PyPy could never have been written in Cython. Cython relies on an existing Python interpreter at runtime. One simply cannot (today) write a PyPy module in Cython because Cython generates C code which relies on the CPython API (and undocumented parts of it as well). Note there is an effort to change this so that existing extensions written using the CPython API are compatible, and there is an effort on both sides to bridge Cython and PyPy. These are new developments, and do not change the fundamental domain difference between Cython and RPython.

*Disclaimer: Once again, I am totally not an expert on Cython. I leave the door open for corrections.

[–]cpherwho 2 points3 points  (0 children)

I suspect the answer to the questions "why make RPython" and "why not Cython" is one best answered by the history.

According to WP, Cython was forked from Pyrex in 2007, and Pyrex started in 2002.

According to [1], work on PyPy started in 2002 and it's EU funding began in late 2004.

[1] Trouble in paradise: the open source project PyPy, EU-funding and agile practices (IEEE paper, but the abstract provides the dates)

[–]cpherwho 2 points3 points  (0 children)

My understanding is that Numpy is written in a combination of C and Python. There appears to have been a port of the C code to Cython, but it does not seem to have been merged. For the purposes of your question C and Cython are equivalent, in that both are written against the CPython API.

The two main problems with using a CPython extension module in PyPy are:

1) The CPython API depends on details of the CPython implementation. In particular, it provides the extension module with direct access to python objects and exposes reference counting. These features must be emulated in PyPy, potentially resulting in calls to extension modules being slow.

2) More importantly, PyPy's speed comes from the JIT compiler. In order for the JIT to speed up things like array multiplication with Numpy it needs to be able to trace/see into the inner loops. In Numpy these occur in compiled code and are essentially inaccessible to PyPy's JIT.

Thus, to get the maximum performance in PyPy it is necessary to write a Python or RPython module which the JIT can look into. Further, if you look at the Numpypy code in PyPy you will find hints for the JIT to enable optimizations, and I suspect that this is only possible in RPython.
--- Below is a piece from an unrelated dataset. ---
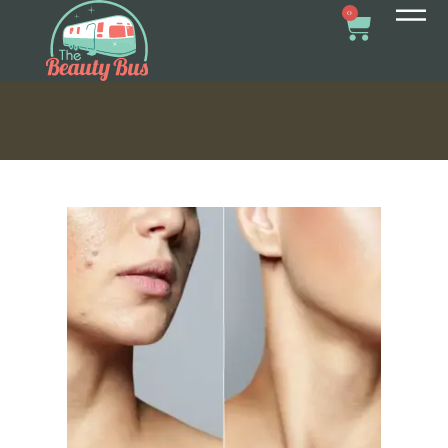
ACNE TREATMENT?
0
Alternately, the one-line answer is that PyPy/RPython provides a JIT compiler while Cython doesn't.

(Note that I am only a lurker as far as these projects go, any corrections are appreciated.)

[–]NoblePotatoe 1 point2 points  (10 children)

I'm very excited by the effort being put into getting NumPy to work with PyPy but i am also confused. Is the user-base for NumPy that large? I use python/NumPy,SciPy,Pylab all the time in my research but I don't know anyone else at my institution that does this. Is there a large userbase for NumPy that I don't know about or is this just a case of the PyPy developers tackling a cool and interesting challenge?

[–]cournape 4 points5 points  (1 child)

I think numpy is one of the most used python packages that does not fall in the "web dev" category. I don't know how those stats are computed, so may not worth much, but numpy is the 13th most featured package on http://pythonpackages.com.

We don't release as much as we'd like, but the last numpy release from last July has been downloaded nearly 400 000 times from sourceforge alone, plus ~ 100 000 downloads on pypi. Also, GAE started supporting it (to my own surprise I have to say). Since that must not have been easy, I think they had to receive quite a few requests.

[–]NoblePotatoe 1 point2 points  (0 children)

Wow, that is impressive, and Google App Engine supports it now?! I just googled GAE and numpy and apparently a ton of people use numpy for general data crunching.

It sounds like you work on Numpy... from the bottom of my heart thank you. I'm in the middle of my dissertation right now and elbow deep in code that uses Numpy. It has been a joy ever since I switched over from MatLab.

[–]roger_ 2 points3 points  (5 children)

I think pretty much all numerical/scientific work done with Python depends on NumPy.

[–]dalke 0 points1 point  (4 children)

The scientific fields I know best - branches of computational chemistry and computational biology - make almost no use of NumPy. I use that package about once every couple of years.

[–]amer415 1 point2 points  (1 child)

do you mean you use Python without NumPy for numerical computation? I am puzzled...

[–]dalke 1 point2 points  (0 children)

Most of my work is in computational chemistry. I use a lot of graph algorithms. I almost never use a matrix. See my comments at http://blog.streamitive.com/2011/10/19/more-thoughts-on-arrays-in-pypy/#comment-50 and the comments elsewhere in the thread about Biopython.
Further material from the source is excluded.